Field notes - Machine learning - April 2026
A Sketch Recognition Learning Journey
Training a convolutional neural network to recognise hand-drawn sketches. Four turning points that changed everything.
The project started with Quick Draw's pre-rendered 28×28 bitmap images (Quick Draw is Google's crowd-sourced sketch dataset of 50 million drawings), the same format as MNIST (the standard handwritten-digit benchmark). Over several runs, better learning rate scheduling, more training data, and class-weighted loss moved accuracy from 90.5% to 92.6%. Then it stopped. Every new attempt landed within 0.1 percentage points of the same ceiling.
Four experiments later, the model hits 95.1% accuracy on Quick Draw, 78.6% on independent real-world drawings from the TU Berlin Sketch Benchmark (a separate dataset of tablet-drawn sketches), runs in just under one millisecond per sample on CPU, and weighs 938 kilobytes on disk. The path between those numbers is the interesting part.
I. The 28px Ceiling
Baseline -> best at 28 pixels
The obvious fix to the 92.6% plateau was to upscale the bitmaps to 64 pixels and give the model more spatial room. That attempt took eleven hours on CPU and came back worse at 90.4%. The reason was straightforward in hindsight: training data was blurry 28-pixel bitmaps bicubically stretched to 64, while a live canvas produces sharp 480-pixel drawings downscaled to 64. The model had learned textures that did not exist at inference time.
The limit was not the architecture or the training procedure. Moon and circle share the same round shape. At 28 pixels, distinguishing them requires differences measured in single pixels. That feature does not exist at that resolution, and no amount of augmentation can create information that was never there.
II. Resolution and Speed
128px native rendering, then MPS training
Quick Draw distributes the original stroke vectors in Newline Delimited JSON (NDJSON) format, not just the pre-rendered bitmaps. Rendering those strokes directly at 128×128 produces images with the same sharp line quality as a live canvas draw. The texture gap that killed the upscaling attempt disappears entirely, because training and inference now use the same rendering pipeline.
The jump was immediate: accuracy went from 92.6% to 94.6%, clearing the 28-pixel ceiling that had been the limit for months. The model now had enough resolution to tell apart moon from circle, sun from spider, cat from dog.
The cost was training time. Eight hours on CPU per run. Moving to Apple Silicon's Metal Performance Shaders (MPS) GPU was the obvious next step, but the first attempt produced a confusing result: epochs were fast at first, then each one took progressively longer. A run projected to finish in 30 minutes stretched past five hours.

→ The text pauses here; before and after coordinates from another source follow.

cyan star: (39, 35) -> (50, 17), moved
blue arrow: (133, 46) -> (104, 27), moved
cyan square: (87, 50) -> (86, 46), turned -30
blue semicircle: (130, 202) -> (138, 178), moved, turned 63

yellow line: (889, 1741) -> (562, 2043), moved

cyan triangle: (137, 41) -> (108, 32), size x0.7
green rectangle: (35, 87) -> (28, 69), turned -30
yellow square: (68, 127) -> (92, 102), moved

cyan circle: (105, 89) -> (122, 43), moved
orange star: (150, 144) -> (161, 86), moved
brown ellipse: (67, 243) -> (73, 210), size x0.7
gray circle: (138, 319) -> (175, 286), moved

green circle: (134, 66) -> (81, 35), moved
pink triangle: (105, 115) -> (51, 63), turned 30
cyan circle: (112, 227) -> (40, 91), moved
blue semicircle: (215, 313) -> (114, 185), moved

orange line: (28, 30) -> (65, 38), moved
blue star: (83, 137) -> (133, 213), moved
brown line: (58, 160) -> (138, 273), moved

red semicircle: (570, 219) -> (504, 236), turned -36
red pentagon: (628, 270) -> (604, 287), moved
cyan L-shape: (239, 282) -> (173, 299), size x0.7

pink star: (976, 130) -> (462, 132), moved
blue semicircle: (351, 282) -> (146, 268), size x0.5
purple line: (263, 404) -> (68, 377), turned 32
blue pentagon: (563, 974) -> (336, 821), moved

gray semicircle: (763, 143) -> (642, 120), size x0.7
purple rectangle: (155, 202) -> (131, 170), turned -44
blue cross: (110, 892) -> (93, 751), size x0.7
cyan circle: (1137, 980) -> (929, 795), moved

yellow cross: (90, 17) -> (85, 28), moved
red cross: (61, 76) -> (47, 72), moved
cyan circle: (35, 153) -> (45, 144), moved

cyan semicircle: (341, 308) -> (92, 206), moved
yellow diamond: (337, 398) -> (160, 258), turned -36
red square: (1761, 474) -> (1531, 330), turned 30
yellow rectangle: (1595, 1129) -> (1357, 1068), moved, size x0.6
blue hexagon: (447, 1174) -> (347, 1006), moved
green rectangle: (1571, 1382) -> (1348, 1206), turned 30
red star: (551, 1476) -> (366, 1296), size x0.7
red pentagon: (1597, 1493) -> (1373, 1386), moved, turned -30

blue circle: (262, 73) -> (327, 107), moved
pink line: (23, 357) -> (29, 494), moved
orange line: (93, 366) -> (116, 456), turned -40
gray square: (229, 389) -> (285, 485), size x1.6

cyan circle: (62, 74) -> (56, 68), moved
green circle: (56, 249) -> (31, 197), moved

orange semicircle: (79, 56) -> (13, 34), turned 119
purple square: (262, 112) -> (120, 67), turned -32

After the sync fix: consistent 150 seconds per epoch, 11 epochs with early stopping, 31 minutes total. Accuracy reached 95.3%. A 15× speedup from eliminating queue pollution, not from raw compute.
Training time
III. 37× Smaller
Architecture, then quantization
A 34 MB model is a real deployment problem on a memory-constrained server. Profiling showed why it was so large: a single fully connected layer projected the flattened 8×8 feature map (16,384 values) to 512 dimensions. That one layer held 95% of all the model parameters. Everything else was rounding error.
The first idea to fix it was Global Average Pooling (GAP), which collapses the spatial grid into a single vector by averaging across positions. Two separate attempts at this both failed at around 91%, a 4 percentage point drop. The reason was visible in the per-class breakdown: sun fell to 69%, moon and bird also suffered badly. These classes rely on where features appear, not just whether they exist. A sun has radial lines emanating from a center point. A bird has wings on the sides. GAP averages all positions and destroys that information.
A 1×1 convolution bottleneck worked where GAP failed. It reduces the 256 feature channels down to 64 while keeping the 8×8 spatial grid completely intact. The fully connected layer then sees 4,096 values instead of 16,384. Parameter count fell from 8.8 million to 933,000. File size went from 34 MB to 3.75 MB. Accuracy stayed at 95.4%.
Post-training static quantization brought it the rest of the way. The process fuses each Convolutional, Batch Normalization, and Rectified Linear Unit triplet into a single operation, then runs a 1,010-sample calibration pass with worst-case classes over-represented to learn the scale of each layer's activations. Weights convert from 32-bit floats to 8-bit integers. Result: 3.75 MB to 938 KB. Accuracy: 95.35% before quantization, 95.36% after. The quantization cost nothing.
Model file size
IV. The Test Set Was Lying
Real world validation
With 95.36% on the Quick Draw test set, the model looked finished. A spot check against tablet-drawn sketches from the TU Berlin dataset told a different story: accuracy on those independent drawings was around 55%. The same model, evaluated on a harder distribution, failed more than it passed.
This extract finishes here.